─── Input records

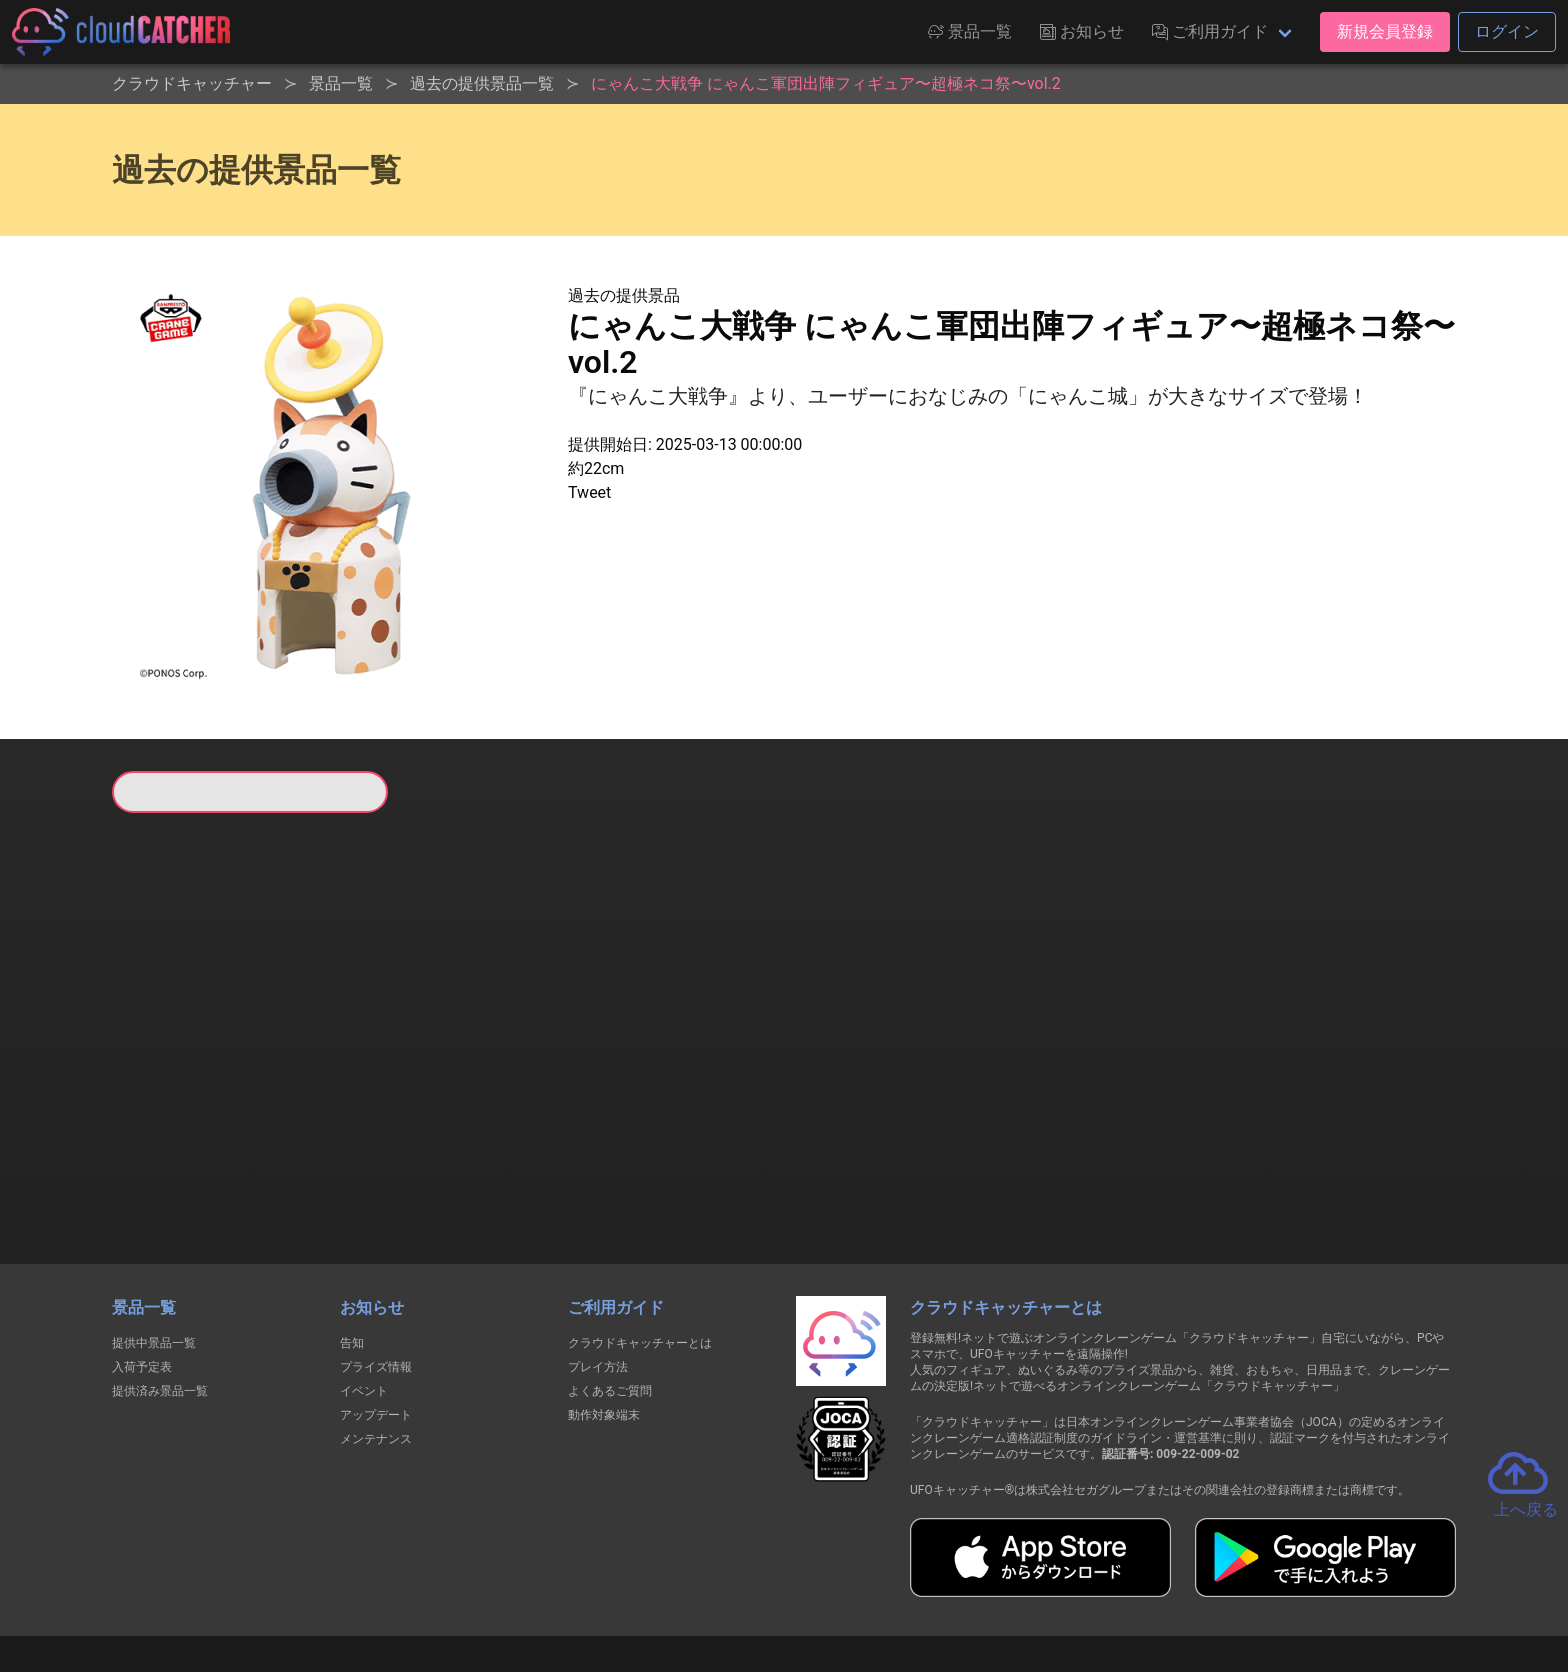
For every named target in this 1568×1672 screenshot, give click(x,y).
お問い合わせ (1054, 1583)
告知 (352, 1240)
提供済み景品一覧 (160, 1288)
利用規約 (609, 1583)
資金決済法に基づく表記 (733, 1583)
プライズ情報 (376, 1264)
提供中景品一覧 (154, 1240)
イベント (364, 1288)
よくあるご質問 (610, 1288)
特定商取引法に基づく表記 (910, 1583)
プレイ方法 (598, 1264)
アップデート (376, 1312)
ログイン (1507, 31)
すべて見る (188, 1077)
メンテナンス (376, 1336)
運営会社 (1155, 1584)
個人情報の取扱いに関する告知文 (457, 1583)
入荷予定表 (142, 1264)
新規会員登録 (1385, 31)
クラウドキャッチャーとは (640, 1240)
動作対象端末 (604, 1312)
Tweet (589, 492)
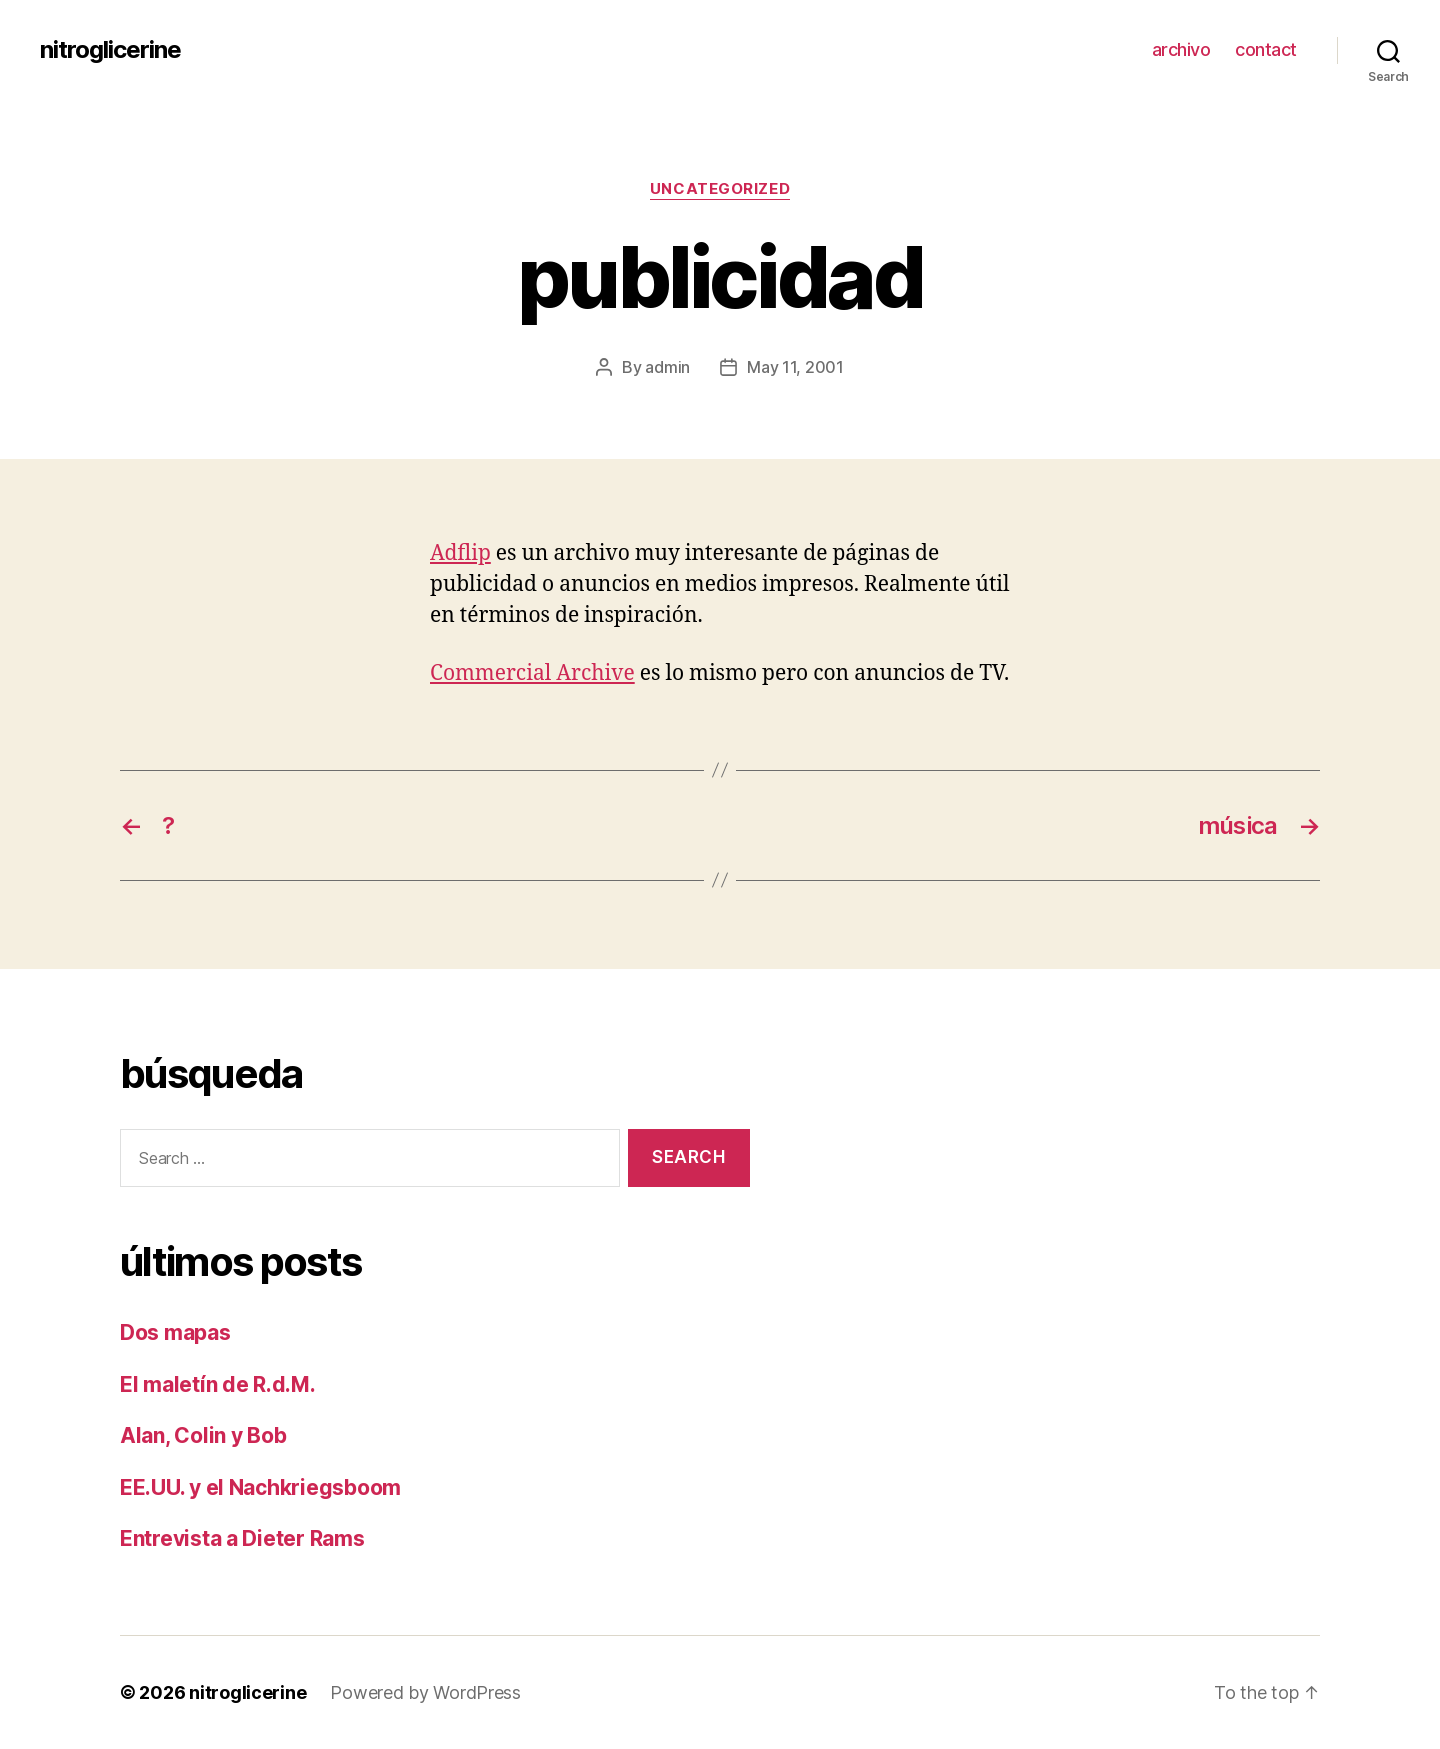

──────

Your instructions:
Please repeat exactly the lines from the one containing "告知 (352, 1240)" through the end of the entries, both included, omitting pictures.

Solution:
告知 (352, 1240)
提供済み景品一覧 (160, 1288)
利用規約 (609, 1583)
資金決済法に基づく表記 (733, 1583)
プライズ情報 (376, 1264)
提供中景品一覧 (154, 1240)
イベント (364, 1288)
よくあるご質問 (610, 1288)
特定商取引法に基づく表記 (910, 1583)
プレイ方法 (598, 1264)
アップデート (376, 1312)
ログイン (1507, 31)
すべて見る (188, 1077)
メンテナンス (376, 1336)
運営会社 (1155, 1584)
個人情報の取扱いに関する告知文 (457, 1583)
入荷予定表 (142, 1264)
新規会員登録 (1385, 31)
クラウドキャッチャーとは (640, 1240)
動作対象端末 (604, 1312)
Tweet (589, 492)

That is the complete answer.